As written above, one of the regulations we both support is requiring gun owners to learn the basic ins-and-outs of gun safety before being able to purchase a gun. After all, the government requires people to attend Driver's Ed before being granted a license to drive. Why not do the same thing for guns?

It seems sensible, but of course there are problems.

Most importantly, driving is done on public roads, and should thus be regulated to ensure safety within those public places. None of us pays taxes for those roads that they may exist in a state of driving anarchy. In contrast, firearms are purchased in large part to ensure self-defense, or what may be termed private safety. It seems reasonable to state that one's defense of self within a private sphere should not be regulated in the same manner as that of one's assurance of public safety within public places. So drivers' licenses do not feel quite as equivalent as gun licenses.

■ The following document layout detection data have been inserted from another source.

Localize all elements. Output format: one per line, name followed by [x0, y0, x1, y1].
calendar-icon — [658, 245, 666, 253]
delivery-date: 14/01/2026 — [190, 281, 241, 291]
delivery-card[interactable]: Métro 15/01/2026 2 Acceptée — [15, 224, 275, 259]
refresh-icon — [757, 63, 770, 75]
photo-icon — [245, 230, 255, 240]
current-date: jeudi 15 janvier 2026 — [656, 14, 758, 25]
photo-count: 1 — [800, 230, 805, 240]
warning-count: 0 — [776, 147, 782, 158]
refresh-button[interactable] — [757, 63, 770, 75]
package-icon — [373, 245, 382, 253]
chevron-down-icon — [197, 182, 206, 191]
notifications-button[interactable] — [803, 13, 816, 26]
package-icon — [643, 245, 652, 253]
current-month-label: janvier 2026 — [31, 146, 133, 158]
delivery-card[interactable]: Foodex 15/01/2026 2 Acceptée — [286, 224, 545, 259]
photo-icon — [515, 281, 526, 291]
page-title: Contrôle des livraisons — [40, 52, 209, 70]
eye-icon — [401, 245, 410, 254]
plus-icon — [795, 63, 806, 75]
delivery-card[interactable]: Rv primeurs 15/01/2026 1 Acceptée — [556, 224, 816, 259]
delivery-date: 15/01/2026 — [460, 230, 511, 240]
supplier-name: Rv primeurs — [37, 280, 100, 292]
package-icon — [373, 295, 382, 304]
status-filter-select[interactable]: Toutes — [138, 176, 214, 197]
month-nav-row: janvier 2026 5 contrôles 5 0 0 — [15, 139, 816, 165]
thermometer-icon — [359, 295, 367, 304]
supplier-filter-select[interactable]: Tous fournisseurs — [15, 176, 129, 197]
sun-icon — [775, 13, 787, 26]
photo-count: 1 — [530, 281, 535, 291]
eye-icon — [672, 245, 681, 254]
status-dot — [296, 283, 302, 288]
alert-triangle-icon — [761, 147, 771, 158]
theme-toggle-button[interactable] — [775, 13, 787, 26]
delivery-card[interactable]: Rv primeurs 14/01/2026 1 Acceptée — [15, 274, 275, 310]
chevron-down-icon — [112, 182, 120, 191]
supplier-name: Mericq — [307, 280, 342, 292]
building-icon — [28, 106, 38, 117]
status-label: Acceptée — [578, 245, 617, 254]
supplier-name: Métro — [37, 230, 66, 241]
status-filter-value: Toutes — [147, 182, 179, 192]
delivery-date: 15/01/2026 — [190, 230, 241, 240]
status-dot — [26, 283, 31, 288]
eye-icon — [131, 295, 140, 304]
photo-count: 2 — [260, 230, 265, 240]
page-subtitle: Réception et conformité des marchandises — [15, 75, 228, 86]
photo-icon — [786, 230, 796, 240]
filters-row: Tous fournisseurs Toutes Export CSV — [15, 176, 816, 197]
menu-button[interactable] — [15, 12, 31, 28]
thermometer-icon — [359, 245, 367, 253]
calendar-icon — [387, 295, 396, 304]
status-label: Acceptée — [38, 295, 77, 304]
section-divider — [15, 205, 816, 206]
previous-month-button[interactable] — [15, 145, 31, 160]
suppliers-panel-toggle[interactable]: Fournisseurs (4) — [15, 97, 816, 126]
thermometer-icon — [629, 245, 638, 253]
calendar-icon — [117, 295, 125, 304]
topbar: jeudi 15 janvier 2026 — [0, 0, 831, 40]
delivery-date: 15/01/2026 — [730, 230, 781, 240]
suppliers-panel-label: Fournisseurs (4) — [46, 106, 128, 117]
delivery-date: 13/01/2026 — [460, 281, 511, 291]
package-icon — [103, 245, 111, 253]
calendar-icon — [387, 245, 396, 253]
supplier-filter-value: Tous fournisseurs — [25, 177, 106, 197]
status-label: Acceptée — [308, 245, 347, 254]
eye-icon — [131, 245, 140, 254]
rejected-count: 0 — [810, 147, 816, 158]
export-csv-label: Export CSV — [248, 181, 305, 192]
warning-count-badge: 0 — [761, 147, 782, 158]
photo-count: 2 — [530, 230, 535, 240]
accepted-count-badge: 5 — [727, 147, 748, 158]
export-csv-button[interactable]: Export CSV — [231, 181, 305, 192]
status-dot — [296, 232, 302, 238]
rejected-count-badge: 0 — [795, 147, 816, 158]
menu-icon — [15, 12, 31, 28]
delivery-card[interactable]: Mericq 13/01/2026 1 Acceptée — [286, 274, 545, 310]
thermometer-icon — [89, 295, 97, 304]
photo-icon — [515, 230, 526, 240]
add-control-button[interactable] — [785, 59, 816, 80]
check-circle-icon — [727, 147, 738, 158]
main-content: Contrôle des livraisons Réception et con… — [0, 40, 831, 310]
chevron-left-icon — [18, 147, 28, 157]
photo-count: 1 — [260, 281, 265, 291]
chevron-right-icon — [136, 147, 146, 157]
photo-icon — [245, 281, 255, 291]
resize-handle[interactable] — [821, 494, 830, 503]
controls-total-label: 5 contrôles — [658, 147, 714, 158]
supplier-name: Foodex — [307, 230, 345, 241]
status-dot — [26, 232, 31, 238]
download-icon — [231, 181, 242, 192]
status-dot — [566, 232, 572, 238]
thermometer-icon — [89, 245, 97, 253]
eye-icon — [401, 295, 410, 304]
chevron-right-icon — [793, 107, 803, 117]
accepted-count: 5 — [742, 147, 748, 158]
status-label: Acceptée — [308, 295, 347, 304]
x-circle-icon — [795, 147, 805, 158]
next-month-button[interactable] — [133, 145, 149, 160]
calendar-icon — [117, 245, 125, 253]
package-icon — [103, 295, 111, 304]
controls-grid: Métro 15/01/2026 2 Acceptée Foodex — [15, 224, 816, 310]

Of course, some people might argue that firearms present a unique set of circumstances, at least in the sense that firearms can be used to drastically impact safety in public places. Sandy Hook, Columbine and Virginia Tech were all public schools, for example. So perhaps guns should be regulated in the same way as cars due to their unique ability to inflict harm in public places.

Maybe. But many common and easily-purchased items could be used to inflict massive harm in public places. Someone could probably purchase enough gasoline to do serious damage on a city street or public building. Should we require permits for gasoline?

Another problem is that, were it the law of the land to require gun owners to attend gun-safety classes, many public officials might seize this opportunity to make gun-safety classes all but un-attendable. Gun ownership is uniquely offensive to many government officials, and so if they had the ability to force people to attend gun-safety classes, they might bureaucratize the process to the point that it would be exceedingly difficult to attend a single session. Chicago imposes an onerous burden upon people who wish to purchase legal handguns (read about it here), so this scenario is not unthinkable.

In any case, gun-safety classes as a requirement for gun ownership seems like a good idea, and it's an idea towards which I'm fairly amenable. I'm not positive it would stop mass murderers from carrying out their terrible plans, but it's at least another roadblock against those plans. Yet it has its problems, and we should not require it before we think about those problems.